Concerns that future projects may be axed in budget to help pay for rejoining EU’s Horizon programme…reports Asian Lite News
Scientists are braced for the prospect of major cuts in research funding in the budget this week. Some senior figures say they worry that as much as £1bn could be taken from the cash that is given to finance science projects in the UK.
The main focus of scientists’ concern has been the extra £1bn that will be needed to pay for UK membership of the EU’s Horizon Europe research and innovation programme, which Britain rejoined last year. This money may have to be found from savings elsewhere, with the £8bn annual budget of UK Research and Innovation (UKRI) – the UK’s main backer of basic research – almost certain to be raided if no additional money is supplied by Reeves.
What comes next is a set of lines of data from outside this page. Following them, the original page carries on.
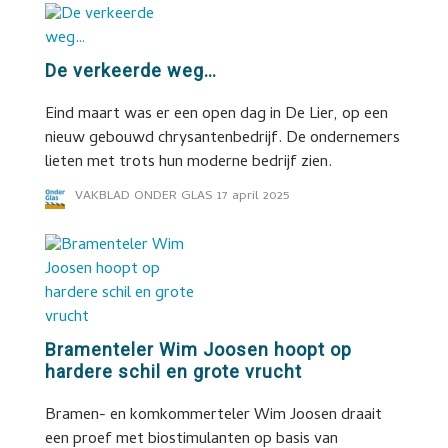
De verkeerde weg…
Eind maart was er een open dag in De Lier, op een
nieuw gebouwd chrysantenbedrijf. De ondernemers
lieten met trots hun moderne bedrijf zien.
VAKBLAD ONDER GLAS
17 april 2025
Bramenteler Wim Joosen hoopt op
hardere schil en grote vrucht
Bramen- en komkommerteler Wim Joosen draait
een proef met biostimulanten op basis van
Cuts on this level would jeopardise the nation’s standing as a world leader in basic research, they say, and could leave UKRI struggling to fund new projects.
“The prospect of cuts on the level being touted this week – up to £1bn – and fears that UKRI would be left with no grant funding at all to offer next year is deeply concerning and will do real damage to our research and innovation ecosystem,” the Nobel prize winner Prof Andre Geim and the former Manchester University president Prof Nancy Rothwell write in an article for the Observer online.
“Put simply, if the government makes moves to cut off the flow of R&D funding now, they can’t just turn the tap back on in a few years’ time and expect to see the same results,” say Rothwell, a physiologist, and Geim, who won his Nobel prize for his role as a co-inventor of the super-strong material graphene.
Other senior scientists believe the likely cut imposed by Reeves will be lower than £1bn, although they still fear there will be a significant reduction in funding – a possibility that led more than 40 of the UK’s most eminent scientists to sign a letter to the Times last week. Major reductions in R&D spending in Britain would have “significant negative consequences” for the UK, they warned.
“Cuts now would lead to the loss of jobs, expertise and momentum right when the sector is needed to make a vital contribution to boosting economic growth and productivity,” the group said.
One of the letter’s signatories, Prof Ian Boyd of St Andrews University, told the Observer that he believed there was a real fear that a cut was going to be made to the UK’s science budget, and that this could have a particularly damaging effect on new research.
“Research projects often take years to complete, which means funding for them will have already been committed and contracts signed,” he said. “That in turn means that the only way to impose any new cuts is to axe projects that have not yet been launched and are still in their planning stages. That in turn could mean there will be no new research undertaken in many areas. So the impact could be extremely severe.”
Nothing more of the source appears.